> **EXERCISE REQUIREMENTS**: Although the entries contain pictures, your copy should hold only their exact text.

> **DATA PROVIDED**:
# # #
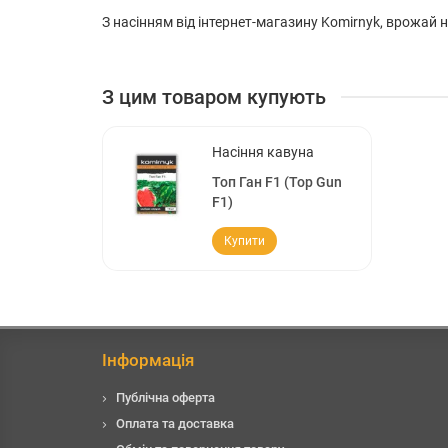
З насінням від інтернет-магазину Komirnyk, врожай
З цим товаром купують
Насіння кавуна
Топ Ган F1 (Top Gun
F1)
Купити
Інформація
Публічна оферта
Оплата та доставка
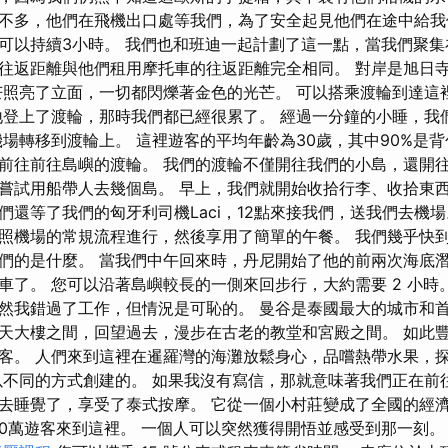
不多，他們在飛機出口處等我們，為了安全起見他們在途中給我
可以持續3小時。 我們也和班迪一起計劃了這一點，當我們聚
往返距離與他們租用摩托車的往返距離完全相同。 對岸是旭日
芒照亮了立面，一切都閃爍著金色的光芒。 可以搭乘渡輪到達這
地登上了渡輪，那時我們都已經很累了。 經過一分鐘的小睡，我
機場轉移到渡輪上。 這裡遊客的平均年齡為30歲，其中90%是背
前往前往島嶼的渡輪。 我們的渡輪不僅開往我們的小島，還開往
嘗試用船帶人去幾個島。 早上，我們就開始收拾行李、收拾東西
們還等了我們的匈牙利司機Laci，12點來接我們，送我們去機
照機場的常規流程進行，然後享用了簡單的午餐。 我們幾乎快
們的是什麼。 當我們中午回來時，丹尼開始了他的前兩次海底
車了。 您可以沿著島嶼較長的一側來回步行，大約需要 2 小時
然我錯過了工作，但情況是可恥的。 曼谷是泰國最大的城市和首
天大樓之間，回望過去，漫步在古老的教堂和宮殿之間。 如此
客。 人們來到這裡在暹羅灣的海灘放鬆身心，品嚐熱帶水果，
以不同的方式創建的。 如果我沒有寫信，那就意味著我們正在前
去睡覺了，享受了泰式按摩。 它從一個小村莊變成了全國的經
000萬遊客來到這裡。 一個人可以突然獲得開悟並感受到那一刻。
# # #
> **RESULT OF THE EXERCISE**:
З насінням від інтернет-магазину Komirnyk, врожай
З цим товаром купують
Насіння кавуна
Топ Ган F1 (Top Gun
F1)
Купити
Інформація
Публічна оферта
Оплата та доставка
不多，他們在飛機出口處等我們，為了安全起見他們在途中給我
可以持續3小時。 我們也和班迪一起計劃了這一點，當我們聚
往返距離與他們租用摩托車的往返距離完全相同。 對岸是旭日
芒照亮了立面，一切都閃爍著金色的光芒。 可以搭乘渡輪到達這
地登上了渡輪，那時我們都已經很累了。 經過一分鐘的小睡，我
機場轉移到渡輪上。 這裡遊客的平均年齡為30歲，其中90%是背
前往前往島嶼的渡輪。 我們的渡輪不僅開往我們的小島，還開往
嘗試用船帶人去幾個島。 早上，我們就開始收拾行李、收拾東西
們還等了我們的匈牙利司機Laci，12點來接我們，送我們去機
照機場的常規流程進行，然後享用了簡單的午餐。 我們幾乎快
們的是什麼。 當我們中午回來時，丹尼開始了他的前兩次海底
車了。 您可以沿著島嶼較長的一側來回步行，大約需要 2 小時
然我錯過了工作，但情況是可恥的。 曼谷是泰國最大的城市和首
天大樓之間，回望過去，漫步在古老的教堂和宮殿之間。 如此
客。 人們來到這裡在暹羅灣的海灘放鬆身心，品嚐熱帶水果，
以不同的方式創建的。 如果我沒有寫信，那就意味著我們正在前
去睡覺了，享受了泰式按摩。 它從一個小村莊變成了全國的經
000萬遊客來到這裡。 一個人可以突然獲得開悟並感受到那一刻。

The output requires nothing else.